睡眠時無呼吸症候群は、本人が眠っている間に起こるので、本人が自覚することはあまりありません。したがって、診断には睡眠検査が必要です。睡眠検査には自宅で行う簡易睡眠検査と、入院して行う精密睡眠ポリグラフ検査(睡眠ポリソノグラフィ検査)があります。

簡易睡眠検査とは

終夜睡眠ポリグラフィーという検査です。携帯用器械で操作が簡単なので、器械を自宅へ持ち帰り、自宅で検査ができます。この検査では次のようなことについて調べることができます。

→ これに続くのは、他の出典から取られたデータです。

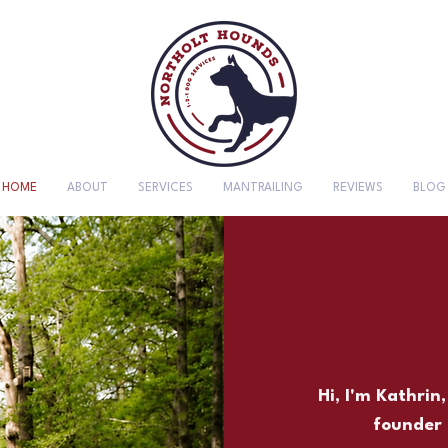
HOME
ABOUT
SERVICES
MANTRAILING
REVIEWS
BLOG
Hi, I'm Kathrin
founder 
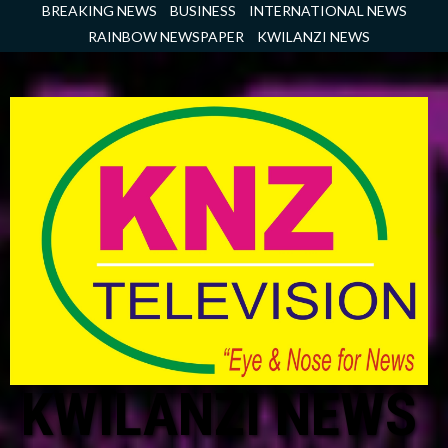
Skip
BREAKING NEWS
BUSINESS
INTERNATIONAL NEWS
to
RAINBOW NEWSPAPER
KWILANZI NEWS
content
KWILANZI NEWS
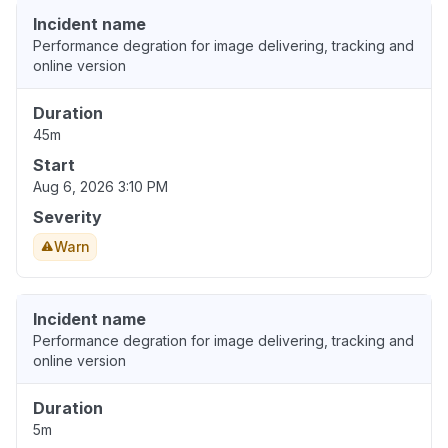
Incident name
Performance degration for image delivering, tracking and
online version
Duration
45m
Start
Aug 6, 2026 3:10 PM
Severity
Warn
Incident name
Performance degration for image delivering, tracking and
online version
Duration
5m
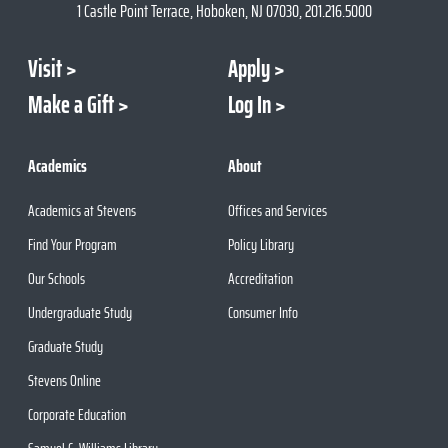
1 Castle Point Terrace, Hoboken, NJ 07030, 201.216.5000
Visit
Apply
Make a Gift
Log In
Academics
About
Academics at Stevens
Offices and Services
Find Your Program
Policy Library
Our Schools
Accreditation
Undergraduate Study
Consumer Info
Graduate Study
Stevens Online
Corporate Education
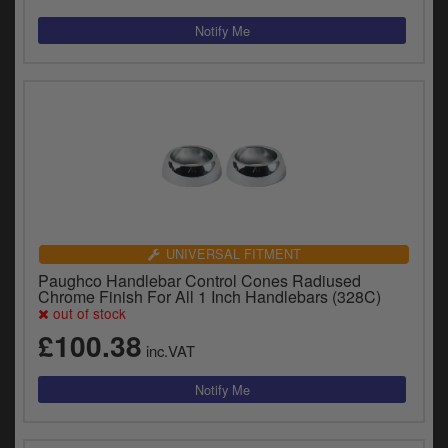
UNIVERSAL FITMENT
Paughco Handlebar Control Cones Radiused
Chrome Finish For All 1 Inch Handlebars (328C)
out of stock
£100.38
inc.VAT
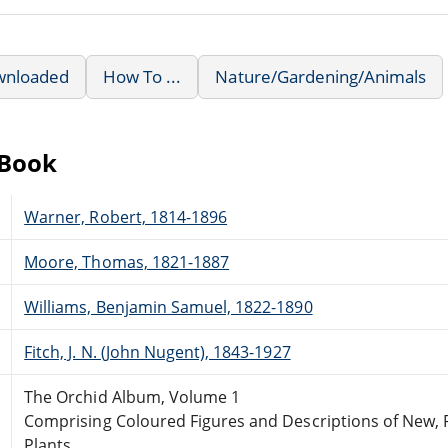
wnloaded
How To ...
Nature/Gardening/Animals
eBook
Warner, Robert, 1814-1896
Moore, Thomas, 1821-1887
Williams, Benjamin Samuel, 1822-1890
Fitch, J. N. (John Nugent), 1843-1927
The Orchid Album, Volume 1
Comprising Coloured Figures and Descriptions of New, 
Plants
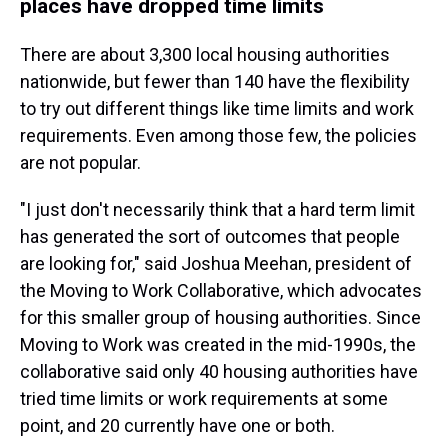
places have dropped time limits
There are about 3,300 local housing authorities
nationwide, but fewer than 140 have the flexibility
to try out different things like time limits and work
requirements. Even among those few, the policies
are not popular.
"I just don't necessarily think that a hard term limit
has generated the sort of outcomes that people
are looking for," said Joshua Meehan, president of
the Moving to Work Collaborative, which advocates
for this smaller group of housing authorities. Since
Moving to Work was created in the mid-1990s, the
collaborative said only 40 housing authorities have
tried time limits or work requirements at some
point, and 20 currently have one or both.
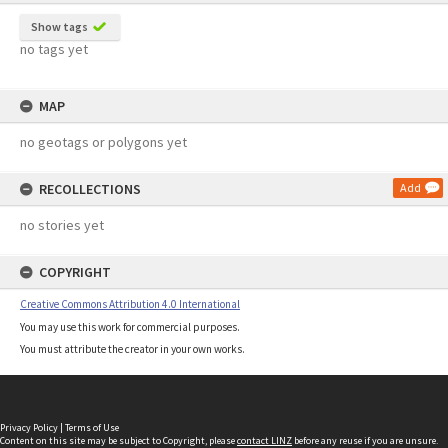
Show tags
no tags yet
MAP
no geotags or polygons yet
RECOLLECTIONS
Add
no stories yet
COPYRIGHT
Creative Commons Attribution 4.0 International
You may use this work for commercial purposes.
You must attribute the creator in your own works.
Privacy Policy
|
Terms of Use
Content on this site may be subject to Copyright, please
contact LINZ
before any reuse if you are unsure.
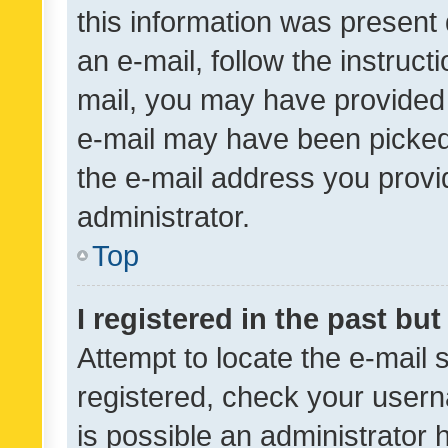
this information was present 
an e-mail, follow the instruct
mail, you may have provided 
e-mail may have been picked 
the e-mail address you provid
administrator.
Top
I registered in the past bu
Attempt to locate the e-mail 
registered, check your usern
is possible an administrator 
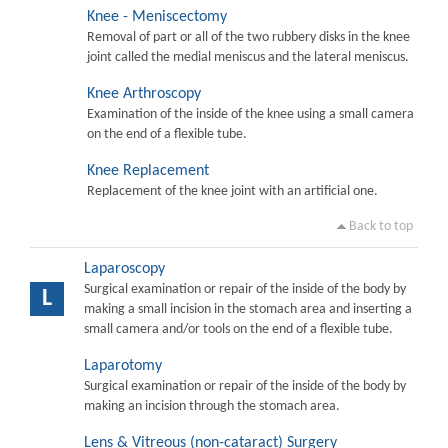
Knee - Meniscectomy
Removal of part or all of the two rubbery disks in the knee
joint called the medial meniscus and the lateral meniscus.
Knee Arthroscopy
Examination of the inside of the knee using a small camera
on the end of a flexible tube.
Knee Replacement
Replacement of the knee joint with an artificial one.
Back to top
Laparoscopy
Surgical examination or repair of the inside of the body by
L
making a small incision in the stomach area and inserting a
small camera and/or tools on the end of a flexible tube.
Laparotomy
Surgical examination or repair of the inside of the body by
making an incision through the stomach area.
Lens & Vitreous (non-cataract) Surgery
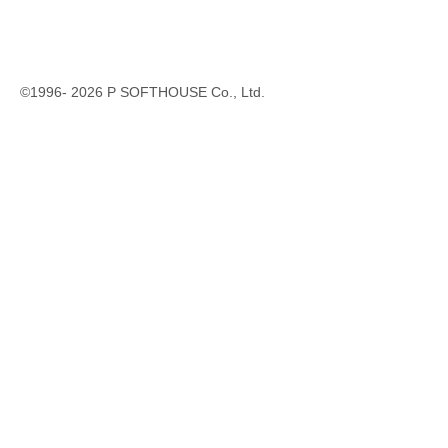
©1996-
2026
P SOFTHOUSE Co., Ltd.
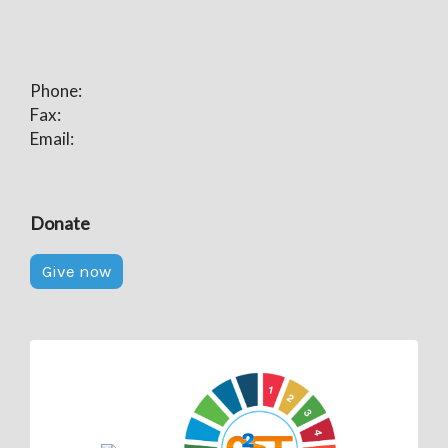
Phone:
Fax:
Email:
Donate
Give now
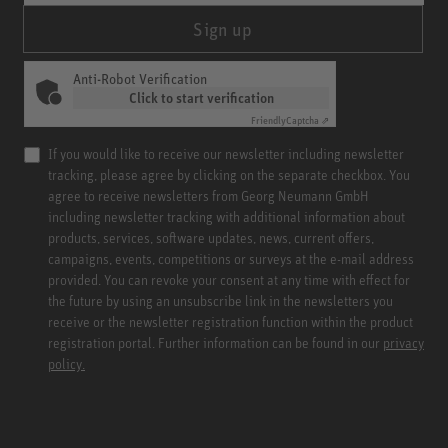
Sign up
Anti-Robot Verification
Click to start verification
Friendly
Captcha ⇗
If you would like to receive our newsletter including newsletter
tracking, please agree by clicking on the separate checkbox. You
agree to receive newsletters from Georg Neumann GmbH
including newsletter tracking with additional information about
products, services, software updates, news, current offers,
campaigns, events, competitions or surveys at the e-mail address
provided. You can revoke your consent at any time with effect for
the future by using an unsubscribe link in the newsletters you
receive or the newsletter registration function within the product
registration portal. Further information can be found in our
privacy
policy.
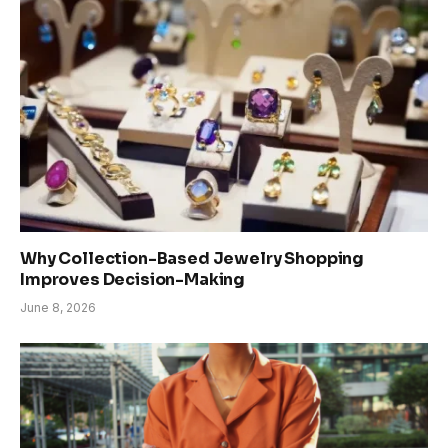
Why Collection-Based Jewelry Shopping
Improves Decision-Making
June 8, 2026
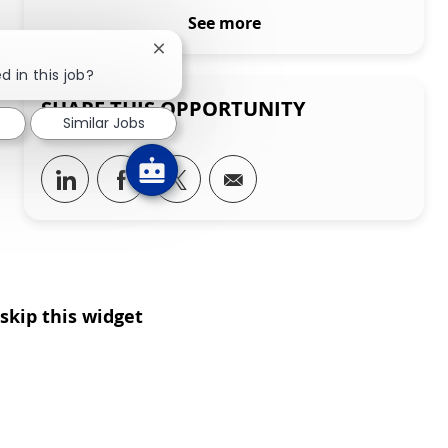
See more
Close chatbot notification
d in this job?
SHARE THIS OPPORTUNITY
Similar Jobs
Share via LinkedIn
Share via Facebook
Share via twitter
Share via email
skip this widget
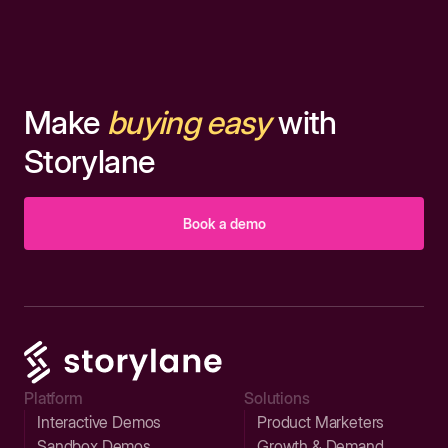
Make
buying easy
with
Storylane
Book a demo
Platform
Solutions
Interactive Demos
Product Marketers
Sandbox Demos
Growth & Demand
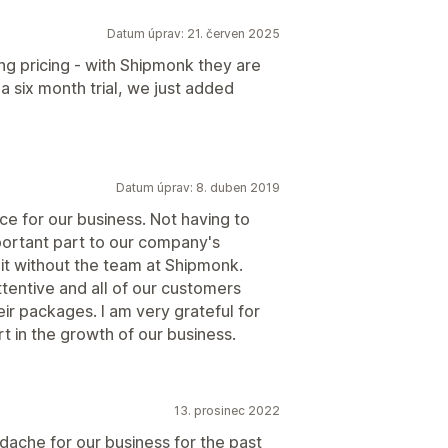
Datum úprav: 21. červen 2025
g pricing - with Shipmonk they are
a six month trial, we just added
Datum úprav: 8. duben 2019
e for our business. Not having to
portant part to our company's
it without the team at Shipmonk.
tentive and all of our customers
eir packages. I am very grateful for
t in the growth of our business.
13. prosinec 2022
ache for our business for the past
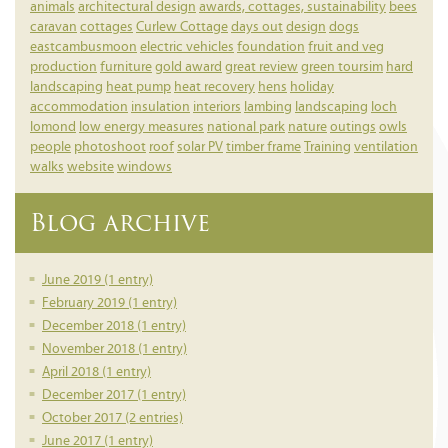
animals
architectural design
awards, cottages, sustainability
bees
caravan
cottages
Curlew Cottage
days out
design
dogs
eastcambusmoon
electric vehicles
foundation
fruit and veg
production
furniture
gold award
great review
green toursim
hard
landscaping
heat pump
heat recovery
hens
holiday
accommodation
insulation
interiors
lambing
landscaping
loch
lomond
low energy measures
national park
nature
outings
owls
people
photoshoot
roof
solar PV
timber frame
Training
ventilation
walks
website
windows
Blog archive
June 2019 (1 entry)
February 2019 (1 entry)
December 2018 (1 entry)
November 2018 (1 entry)
April 2018 (1 entry)
December 2017 (1 entry)
October 2017 (2 entries)
June 2017 (1 entry)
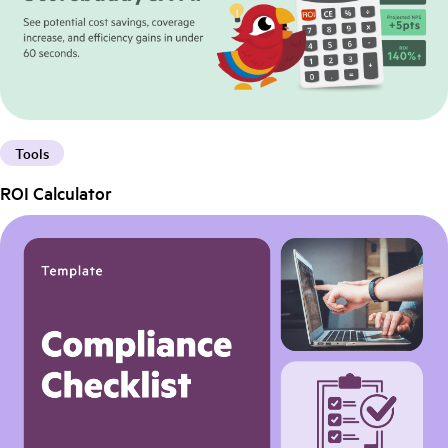
Tools
ROI Calculator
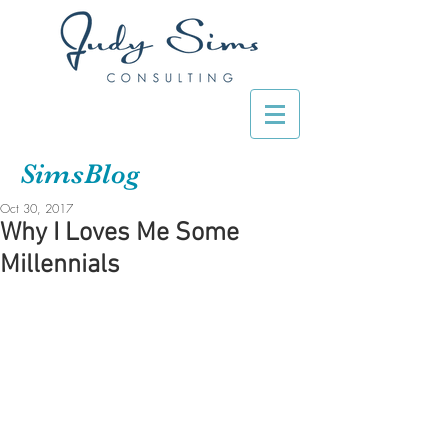
SimsBlog
Oct 30, 2017
Why I Loves Me Some
Millennials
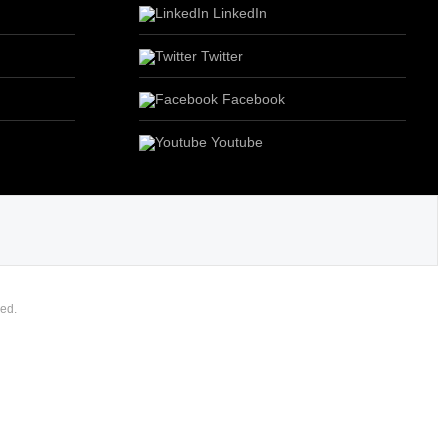
LinkedIn
Twitter
Facebook
Youtube
ed.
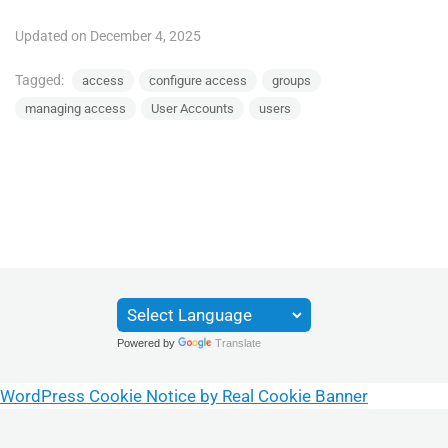
Updated on December 4, 2025
Tagged:
access
configure access
groups
managing access
User Accounts
users
Powered by
Translate
WordPress Cookie Notice by Real Cookie Banner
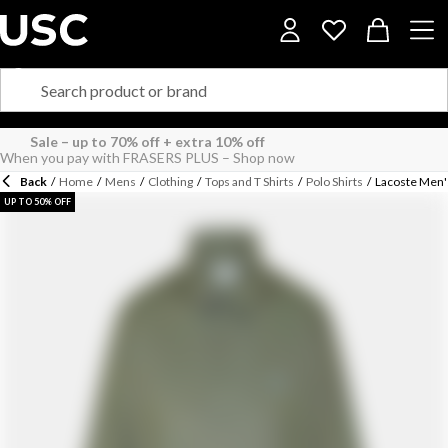
Back
/
Home
/
Mens
/
Clothing
/
Tops and T Shirts
/
Polo Shirts
/
Lacoste Men'
UP TO 50% OFF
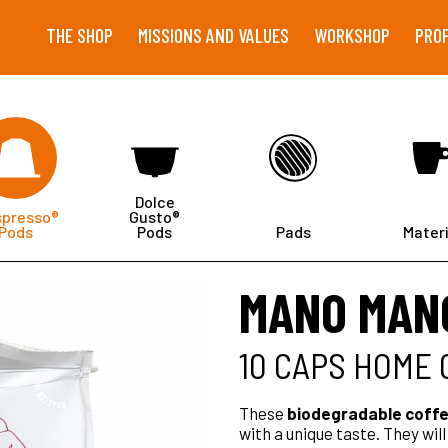
THE SHOP
MISSIONS AND VALUES
WORKSHOP
PRO
Dolce
spresso®
Gusto®
Pods
Pods
Pads
Materi
MANO MAN
10 CAPS HOME
These
biodegradable coffe
with a unique taste. They wil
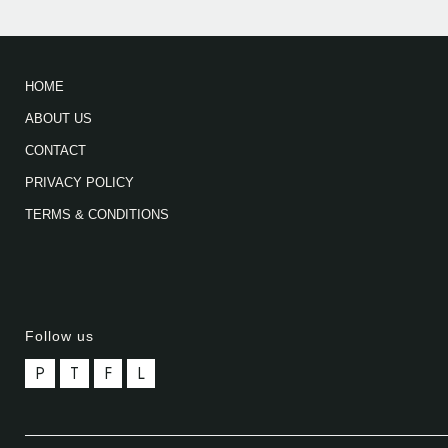
HOME
ABOUT US
CONTACT
PRIVACY POLICY
TERMS & CONDITIONS
Follow us
P
T
F
L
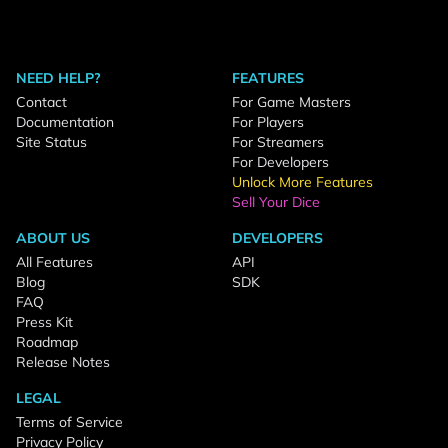
NEED HELP?
FEATURES
Contact
For Game Masters
Documentation
For Players
Site Status
For Streamers
For Developers
Unlock More Features
Sell Your Dice
ABOUT US
DEVELOPERS
All Features
API
Blog
SDK
FAQ
Press Kit
Roadmap
Release Notes
LEGAL
Terms of Service
Privacy Policy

  • 口鼻の呼吸(呼吸はどの程度止まっているか、弱っているか)
  • 気管の音(いびきはどのくらいあるか)
  • 動脈血中の酸素飽和度(どれだけ酸素を取り込むことができているか、いないか)
  • 脈拍

睡眠時無呼吸症候群の治療法

経鼻的持続陽圧呼吸法(NCPAP)

経鼻的持続陽圧呼吸法(NCPAP)は、現在、世界中で一般的に行われている、睡眠時無呼吸症候群の治療法です。これは、鼻マスクから気道に空気を送り込み、圧力をかけることで、気道閉塞(気道が塞がること)を防ぐという対症療法のひとつです。この治療法は、睡眠時無呼吸症候群に対して、もっとも有効性が高いだけでなく、安全かつ確実な治療法とされています。また、重症であってもしっかり治療効果を出すことができます。その反面、軽症の方には向いていません。

マウスピース(スリープスプリント)

歯科医院へ行って、アゴの位置を固定するマウスピースを作ってもらい、睡眠時にこれを装着します。マウスピースを作って、睡眠時に装着するだけなので、簡単で費用も安くなります。睡眠時無呼吸症候群であるという診断書があれば、保険適応もあります。しかし、睡眠時無呼吸症候群の治療の知識・経験を持った歯科医が少ないこと、日数がかかることが問題となります。また、軽症には有効であっても、中等症以上には効果が期待できず、適応範囲が限られてしまいます。


手術療法

咽頭口蓋形成

喉(気道)の狭くなったところを広げる手術です。全身麻酔の手術と、外来での局所麻酔の手術があります。気道が狭くなっている部分によっては、手術的な治療が適応となります。全身麻酔の手術は苦痛などの負担も大きく、合併症の危険性も伴います。さらに、効果の確実性(再発の可能性)にも問題があるため、現在では第一に選ぶべき治療法ではなくなりました。しかし、気道の狭くなっている場所や状態によっては即効性もあります。また、NCPAPの装着を苦痛に感じる患者さんにとっては、選択肢となる治療法です。このほかに、入院を必要とせず、外来で簡単にできるレーザー手術もあります。こちらは苦痛も少なく、危険性や合併症の可能性も低くなります。

下鼻甲介切除術/鼻中隔矯正術/レーザー手術

鼻づまりによる睡眠時無呼吸症候群に対しては、鼻から空気を送り込むNCPAPを利用することができないため、鼻閉の改善手術を行います。


減量

減量は睡眠時無呼吸症候群の根本的な治療となり得ます。しかし、睡眠時無呼吸症候群を発症しているほどの肥満を、症状が改善するほどに減量させるのは、現実的には不可能に近いことです。また、それだけの時間も必要になってきます。実際のところ、他の治療法を行いつつ、減量に努めることになります。